Türk sinemasında geçmişten günümüze bakıldığında oluşum ve gelişim sürecinde geçen aşamaları dönemlere ayırabiliriz. Keza geçmişten günümüze bakıldığında bazı dönem adlandırılmalarının yapıldığını görebiliriz.
Dönemsel olarak bakarsak;
1923 ve 1939 arası Tiyatrocular Dönemi
1939 ve 1952 arasında biraz da ikinci dünya savaşı ve siyasi, politik belirsizliklerin etkisinde kalan Geçiş dönemi.
1952-1963 arasında bana kalırsa günümüzde dahi devam eden Yeni Sinemacılar Dönemi olarak adlandırılır..

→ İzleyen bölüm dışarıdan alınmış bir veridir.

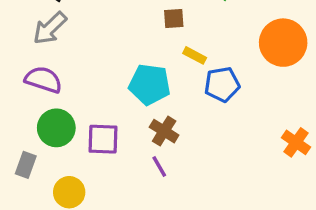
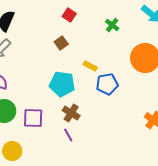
brown square: (174, 18) -> (61, 43), moved, turned -32

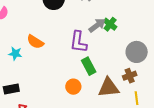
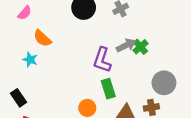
orange semicircle: (35, 42) -> (42, 38), moved
black rectangle: (11, 89) -> (19, 98), turned 56

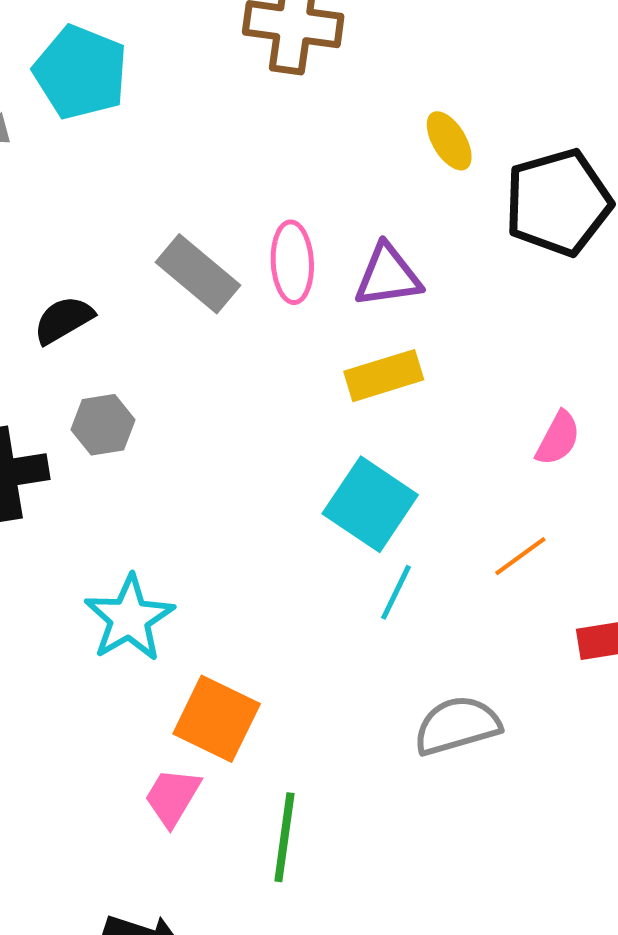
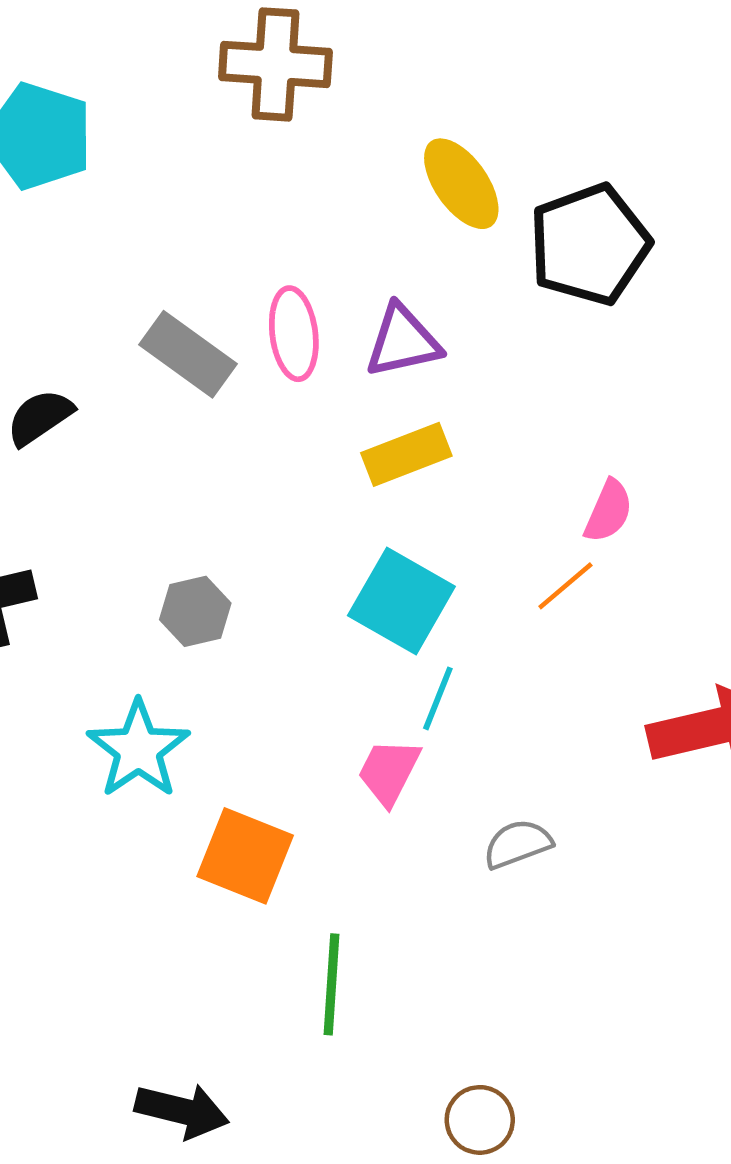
yellow ellipse: (449, 141) -> (461, 184), size x1.4
gray hexagon: (103, 425) -> (195, 611), moved
orange line: (520, 556) -> (565, 586), moved
gray semicircle: (457, 725) -> (518, 844), size x0.7
pink trapezoid: (172, 797) -> (389, 772), moved

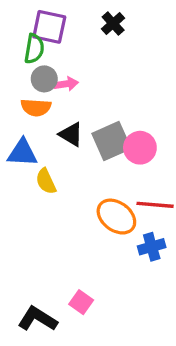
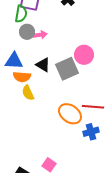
orange semicircle: (36, 107) -> (22, 77), moved
pink circle: (140, 148) -> (84, 55), moved
blue triangle: (22, 153) -> (14, 61), moved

Her ne kadar böyle dönem sınıflandırmaları olsa da örneğin Metin Erksan bu dönemlerin ülkenin içinde bulunduğu siyasi konjonktüre göre şekillendiğini ve ülkenin içinde bulunduğu duruma göre sinemanın şekillendiğini savunur. Yani kısacası bu ayrıma giderken ülkedeki siyasi gelişmelerin sanat üzerindeki etkisini göz ardı etmemeyi savunmuştur.
Ancak ben burada çok sevdiğim Metin Erksan'dan farklı bir görüş taşımaktayım. Evet sinemamız doğal olarak ülkenin içinde bulunduğu şartlardan etkilenmiştir ancak bu tüm dünyada yaşanan bir süreçtir. Örneğin 1939-1945 ikinci dünya savaşı yıllarında ve sonrasında ağırlıklı olarak savaş ve zafer konulu filmler dünya sinemasında epey ses getirmiştir. Ancak sonrasında yeni sinemacılar geliştikçe filmlerin konusu da dönemin yapısına göre şekillenmiştir. Bu beklenen bir durumdur ancak Metin Erksan'ın bazı filmleri bulunduğu döneme ait işler değildir. Türkiye'de sansüre uğrasa da dünya sinemasında iz bırakmış ve Türkiye'nin içinde bulunduğu durumlardan etkilenmeden farklı bir sinema diliyle anlatılmış nice filmleri vardır. Genel manada sinemacılar içinde bulundukları toplumun psikolojik yansımalarından etkilenseler de bana kalırsa bu etkiler altında da olağanüstü farklı filmler yapılabilmiştir.